Kenji Oh, marketing director for Asics Asia Pacific says it's "all about sports heritage fashion." By that what he means is that the premium Nippon line of OT shoes for example are made from top-shelf Kobe cattle hide, washed and textured one pair at a time. The Mexico 66 range uses high-end leather as well as canvases, includes lacquer finishes and is available in dozens of colors.

"They're not made for running," Rajat Khurana managing director for Asics India says. But what they stand for is being cool, or as he puts it "These are street smart shoes." It's a niche that athletic companies across the world are tapping powered by twin engines of pop culture and celebrity following. Take for example, Puma's Fenty line of shoes that pop star Rihanna has helped popularize with younger buyers has revitalized the German brand that's now owned by French luxury goods company Kering.

So much so that Puma's CEO Bjorn Gulden told listeners on a media call that the relationship with Rihanna, who's now Puma's creative director, made the brand hot again wth younger consumers. Rihanna's shoes are distributed in India through eight stores in limited editions and are priced between Rs 10,000 and Rs 19000, says Abhishek Ganguly, managing director for Puma India. Historically, Kihachiro Onitsuka started his company in 1949 under the Onitsuka Tiger name with products made for track and field.

Then in 1977, he introduced two other brands and changed the company's name to ASICS, a Latin acronym for anima sana in corpore sano meaning "of sound mind, of sound body." In India, Khurana operates 24 stores for Asics, with an annual turnover of Rs 74 crore that he thinks can grow by between 15% to 20% with the addition of OT.

Khurana knows that he's got to build on an emotional connect with young consumers and he's OK with bringing on a celebrity ambassador that can synchronize with the what many Japanese see as a "symbol of pride." Actor Akshay Kumar for one is a die-hard fan of the brand, and reputed to own several pairs of Onitsuka Tigers but Khurana says he's he's not restricted to just Bollywood - it could be athletes or achievers in other spheres as well, as long as there's resonance.

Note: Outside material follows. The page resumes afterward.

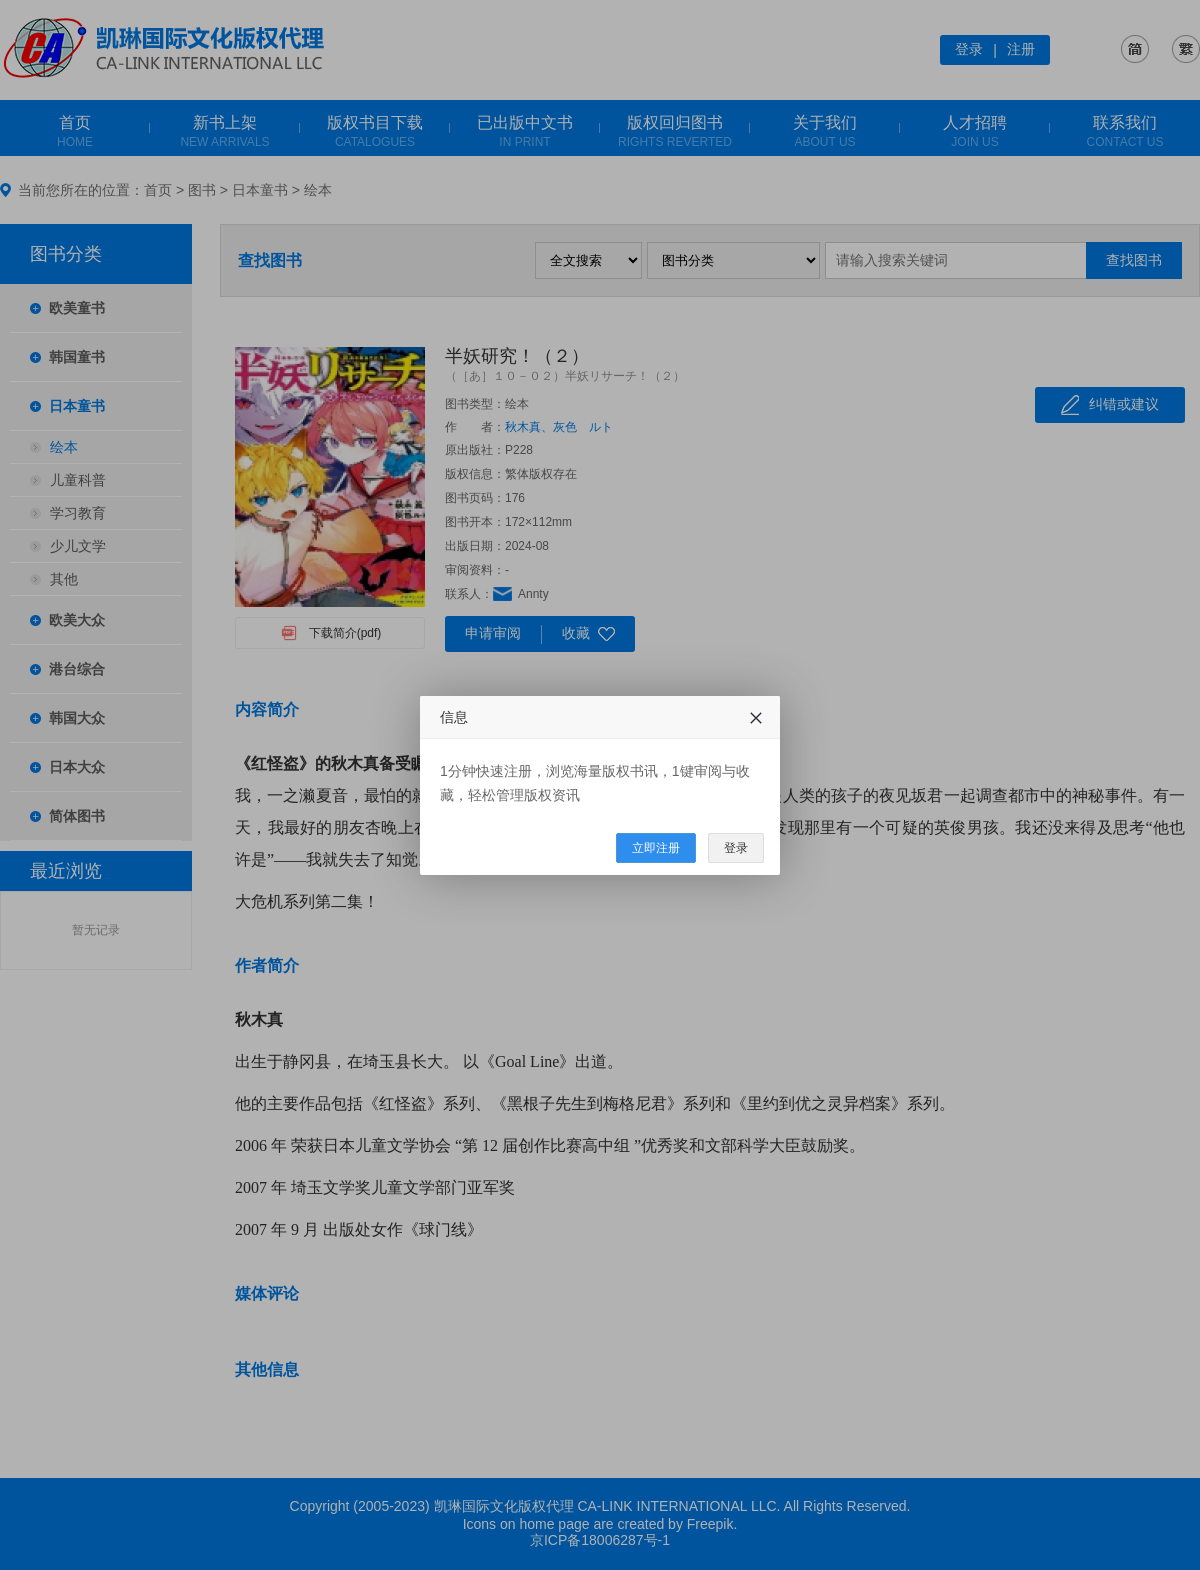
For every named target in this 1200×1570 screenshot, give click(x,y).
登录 (736, 848)
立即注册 (656, 848)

Payal Kothari, a Mumbai-based shoe designer who makes footwear under the label Veruschka, says that historically, the sneaker culture was driven by the IT boom in the West over the last decade or so. Now in the present it's common-place amongst hipsters in Hollywood, Silicon Valley and younger people in general. "If you recall earlier nightclubs had dress-codes which didn't allow sneakers. Now fancier pairs cost as much as $1000 and you're probably sitting at the VIP table, if you're wearing a pair," she says.